I congratulate my hon. Friend Paul Blomfield. It is good to see him back with such an increased majority, which is testament to his extraordinary work in his constituency and in the House over the last Parliament. It is with characteristic speed that he has secured this debate.
We have managed to achieve a degree of consensus on science policy over the past 20 years that has served this country well. We need to preserve and enhance that consensus during this Parliament. However, now is the time to begin making progress on a number of substantial policy issues. In this morning’s debate, some of those issues have become clear. As we set about that task, it is important that we keep our eyes on the prize that is there for the taking with science policy over the next decade or two.
Last year was a bumper year for British science, with extraordinary achievements from landing probes on comets to advances in medical science, but, as Sir Paul Nurse said—it is important that we pay tribute to Sir Paul’s leadership of the Royal Society—the progress last year represented the fruits of years and years of patient chipping away at the coalface. As my hon. Friend the Member for Nottingham South (Lilian
Greenwood) and others have said this morning, we are in jeopardy of destroying the foundations of the progress that we saw last year unless important policy changes are made.
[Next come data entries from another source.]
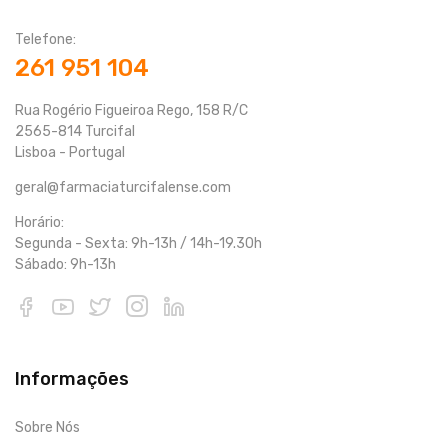
Telefone:
261 951 104
Rua Rogério Figueiroa Rego, 158 R/C
2565-814 Turcifal
Lisboa - Portugal
geral@farmaciaturcifalense.com
Horário:
Segunda - Sexta: 9h-13h / 14h-19.30h
Sábado: 9h-13h
Informações
Sobre Nós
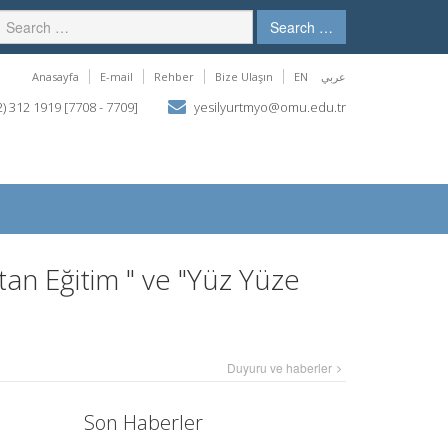
Search …
Anasayfa
E-mail
Rehber
Bize Ulaşın
EN
عربي
) 312 1919 [7708 - 7709]
yesilyurtmyo@omu.edu.tr
tan Eğitim " ve "Yüz Yüze
Duyuru ve haberler
Son Haberler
Over the next 10 years, we could seize the fruits of the very different world taking shape around us. The majority of the world’s people now live in cities; the majority will soon be interconnected with the cloud; and the internet of things will bring new networks to bear. We are now able to work together in a completely different way, and of course there is a new premium on us as a world making the right decisions. The decisions that are made over the next five to 10 years will have a critical bearing on whether we succeed in keeping global temperature rises below 2° C. As my right hon. Friend Mr Smith and my hon. Friend the Member for Nottingham South spelled out, there is the potential for great progress in medical science and beyond if we make the right decisions over the next few years.
We in this country have a parochial interest in some of those decisions being taken in a correct way, not least because of the impact of science and innovation policy on our lamentable productivity performance. I am glad the Chancellor has now woken up to the crisis in British productivity growth, which is worse today than it was at the end of the 1970s when we used to call it the British disease. What the rest of the G7 now finishes making on a Thursday night takes us until the end of Friday to get done. We will not raise living standards in our country unless we close that yawning 20% productivity gap with the rest of the G7.